China Huajun Group: Public Float Stands at 15.68%; Scheme Share Issue Targeted for Jun-2026 to Restore Compliance

Bulletin Express04-09

China Huajun Group Limited reported that, as of 9 April 2026, shares in public hands account for approximately 15.68%, remaining below the 25% minimum stipulated by Hong Kong Listing Rule 13.32B(1).

The board reiterated that the public-float shortfall is expected to be rectified through the allotment of new shares tied to its restructuring scheme. Adjudication of creditors’ claims under the Scheme is ongoing, and completion of the related share issuance is targeted for around June 2026.

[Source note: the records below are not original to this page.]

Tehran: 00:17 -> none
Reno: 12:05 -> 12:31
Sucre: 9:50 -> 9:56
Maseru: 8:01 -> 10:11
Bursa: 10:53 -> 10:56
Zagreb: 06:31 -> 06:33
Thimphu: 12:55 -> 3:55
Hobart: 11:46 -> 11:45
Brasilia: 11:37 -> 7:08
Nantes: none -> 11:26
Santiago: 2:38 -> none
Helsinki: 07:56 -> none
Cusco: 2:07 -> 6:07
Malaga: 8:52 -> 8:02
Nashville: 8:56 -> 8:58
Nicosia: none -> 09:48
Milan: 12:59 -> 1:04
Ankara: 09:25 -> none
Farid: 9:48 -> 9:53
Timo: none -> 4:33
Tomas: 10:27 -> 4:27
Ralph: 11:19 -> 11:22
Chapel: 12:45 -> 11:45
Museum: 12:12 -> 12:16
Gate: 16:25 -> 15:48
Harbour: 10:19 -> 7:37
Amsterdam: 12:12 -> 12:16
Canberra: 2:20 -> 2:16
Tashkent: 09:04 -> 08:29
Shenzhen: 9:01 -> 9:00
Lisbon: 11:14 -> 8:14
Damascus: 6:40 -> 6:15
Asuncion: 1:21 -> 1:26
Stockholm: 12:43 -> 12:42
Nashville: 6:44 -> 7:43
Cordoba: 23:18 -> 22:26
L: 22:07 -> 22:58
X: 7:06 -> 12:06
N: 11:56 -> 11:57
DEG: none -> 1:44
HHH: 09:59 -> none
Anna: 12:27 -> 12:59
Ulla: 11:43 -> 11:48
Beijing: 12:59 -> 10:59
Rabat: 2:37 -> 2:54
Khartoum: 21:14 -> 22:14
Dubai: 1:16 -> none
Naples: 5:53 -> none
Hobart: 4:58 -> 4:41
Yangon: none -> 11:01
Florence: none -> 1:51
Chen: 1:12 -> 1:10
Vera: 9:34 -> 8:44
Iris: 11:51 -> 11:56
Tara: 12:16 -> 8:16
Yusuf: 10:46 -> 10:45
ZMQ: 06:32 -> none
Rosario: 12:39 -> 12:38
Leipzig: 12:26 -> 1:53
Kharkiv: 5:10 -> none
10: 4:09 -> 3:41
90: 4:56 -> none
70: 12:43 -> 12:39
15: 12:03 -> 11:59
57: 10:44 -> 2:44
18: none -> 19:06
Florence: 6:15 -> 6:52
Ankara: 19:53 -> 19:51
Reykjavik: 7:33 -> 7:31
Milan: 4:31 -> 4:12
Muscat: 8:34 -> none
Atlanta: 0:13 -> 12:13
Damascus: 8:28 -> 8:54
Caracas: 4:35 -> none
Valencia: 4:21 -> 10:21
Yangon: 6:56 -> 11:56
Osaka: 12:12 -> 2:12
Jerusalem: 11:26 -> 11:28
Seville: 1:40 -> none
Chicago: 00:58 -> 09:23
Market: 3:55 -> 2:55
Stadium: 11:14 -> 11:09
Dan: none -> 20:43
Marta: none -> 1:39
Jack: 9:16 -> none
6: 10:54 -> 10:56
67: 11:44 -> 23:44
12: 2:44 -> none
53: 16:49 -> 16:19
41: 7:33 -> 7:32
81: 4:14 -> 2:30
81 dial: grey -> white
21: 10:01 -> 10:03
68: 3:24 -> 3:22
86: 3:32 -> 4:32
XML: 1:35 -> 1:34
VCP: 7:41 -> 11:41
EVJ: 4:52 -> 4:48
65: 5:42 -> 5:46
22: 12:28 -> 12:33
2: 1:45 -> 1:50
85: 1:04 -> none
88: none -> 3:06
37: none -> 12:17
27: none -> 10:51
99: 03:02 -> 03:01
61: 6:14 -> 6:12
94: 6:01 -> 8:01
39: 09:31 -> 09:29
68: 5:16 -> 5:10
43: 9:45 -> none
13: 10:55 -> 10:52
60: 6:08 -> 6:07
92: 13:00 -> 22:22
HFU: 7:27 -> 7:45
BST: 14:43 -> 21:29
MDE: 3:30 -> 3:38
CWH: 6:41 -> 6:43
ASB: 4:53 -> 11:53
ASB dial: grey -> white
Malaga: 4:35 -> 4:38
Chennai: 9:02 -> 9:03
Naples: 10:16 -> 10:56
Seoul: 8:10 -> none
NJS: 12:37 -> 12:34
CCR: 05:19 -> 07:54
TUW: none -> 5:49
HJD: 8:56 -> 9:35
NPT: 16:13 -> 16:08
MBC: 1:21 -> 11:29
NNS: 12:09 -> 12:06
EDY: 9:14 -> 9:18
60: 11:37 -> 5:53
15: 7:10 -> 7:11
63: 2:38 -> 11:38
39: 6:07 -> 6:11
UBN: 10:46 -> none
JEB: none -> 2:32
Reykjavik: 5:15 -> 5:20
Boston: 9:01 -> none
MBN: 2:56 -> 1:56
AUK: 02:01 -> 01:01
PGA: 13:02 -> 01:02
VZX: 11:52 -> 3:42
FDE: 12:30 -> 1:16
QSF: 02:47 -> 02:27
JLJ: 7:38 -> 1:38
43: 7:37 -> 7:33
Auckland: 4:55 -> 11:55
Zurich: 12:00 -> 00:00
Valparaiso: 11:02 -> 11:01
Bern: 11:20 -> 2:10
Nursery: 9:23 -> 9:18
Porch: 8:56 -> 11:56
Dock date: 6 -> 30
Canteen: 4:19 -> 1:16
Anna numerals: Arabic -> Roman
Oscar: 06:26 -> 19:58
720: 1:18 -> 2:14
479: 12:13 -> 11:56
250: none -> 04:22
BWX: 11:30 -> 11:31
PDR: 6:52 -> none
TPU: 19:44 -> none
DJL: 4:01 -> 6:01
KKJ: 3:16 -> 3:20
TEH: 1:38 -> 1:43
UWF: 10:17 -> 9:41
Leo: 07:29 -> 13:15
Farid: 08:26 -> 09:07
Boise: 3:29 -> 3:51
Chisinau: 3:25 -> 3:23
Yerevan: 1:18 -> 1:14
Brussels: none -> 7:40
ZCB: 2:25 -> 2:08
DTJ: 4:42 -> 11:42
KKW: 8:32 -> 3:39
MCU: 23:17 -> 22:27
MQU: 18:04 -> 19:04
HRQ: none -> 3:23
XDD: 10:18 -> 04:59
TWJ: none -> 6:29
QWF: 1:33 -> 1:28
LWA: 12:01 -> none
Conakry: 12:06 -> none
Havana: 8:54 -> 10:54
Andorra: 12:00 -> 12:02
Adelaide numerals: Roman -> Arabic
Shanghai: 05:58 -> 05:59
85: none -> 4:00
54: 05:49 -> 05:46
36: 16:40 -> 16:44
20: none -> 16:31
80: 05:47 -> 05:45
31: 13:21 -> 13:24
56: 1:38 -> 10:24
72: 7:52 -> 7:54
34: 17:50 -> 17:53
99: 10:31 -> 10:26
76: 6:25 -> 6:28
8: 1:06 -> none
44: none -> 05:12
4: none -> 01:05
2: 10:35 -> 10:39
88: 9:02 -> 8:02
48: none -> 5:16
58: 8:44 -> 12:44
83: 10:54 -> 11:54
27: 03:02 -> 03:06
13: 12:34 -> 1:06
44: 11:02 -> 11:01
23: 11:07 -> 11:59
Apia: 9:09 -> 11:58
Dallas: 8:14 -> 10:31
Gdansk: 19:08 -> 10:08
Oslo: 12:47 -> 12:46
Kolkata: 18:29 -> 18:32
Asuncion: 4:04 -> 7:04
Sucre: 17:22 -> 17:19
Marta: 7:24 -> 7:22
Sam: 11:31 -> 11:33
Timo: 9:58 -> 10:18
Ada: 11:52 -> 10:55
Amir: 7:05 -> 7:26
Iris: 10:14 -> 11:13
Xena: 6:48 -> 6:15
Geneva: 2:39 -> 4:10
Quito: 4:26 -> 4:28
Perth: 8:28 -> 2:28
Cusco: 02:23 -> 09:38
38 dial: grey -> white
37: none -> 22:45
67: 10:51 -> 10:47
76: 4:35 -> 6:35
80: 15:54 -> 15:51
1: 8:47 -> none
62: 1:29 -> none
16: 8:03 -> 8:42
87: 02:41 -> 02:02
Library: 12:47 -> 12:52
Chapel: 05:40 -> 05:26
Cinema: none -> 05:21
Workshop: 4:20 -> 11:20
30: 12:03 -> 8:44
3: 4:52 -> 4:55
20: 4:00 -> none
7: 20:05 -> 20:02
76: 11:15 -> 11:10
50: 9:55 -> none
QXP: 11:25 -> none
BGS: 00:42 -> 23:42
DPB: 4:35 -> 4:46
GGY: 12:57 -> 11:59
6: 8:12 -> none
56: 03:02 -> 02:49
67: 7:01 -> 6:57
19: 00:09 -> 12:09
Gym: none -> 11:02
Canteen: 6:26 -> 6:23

Current shareholding totals 61.54 million shares, of which 73.63% is held by controlling shareholder Huajun Group Limited and its ultimate owner, Mr. Meng Guang Bao. Post-Completion of the debt restructuring but before issuing Scheme Shares, total issued shares will rise to 73.54 million, with Huajun Group’s stake diluted to 60.44%.

Following issuance of 24.60 million Scheme Shares, the company projects an enlarged share capital of 98.14 million shares. Huajun Group’s interest would then fall to 45.29%, while Scheme creditors, a designated subscriber, Ouke Group Holdings and other shareholders would collectively hold the remaining 54.71%. This structure is expected to lift the free float above the regulatory threshold.

The company will provide monthly updates until the public float is fully restored and advises shareholders and potential investors to exercise caution when trading its shares.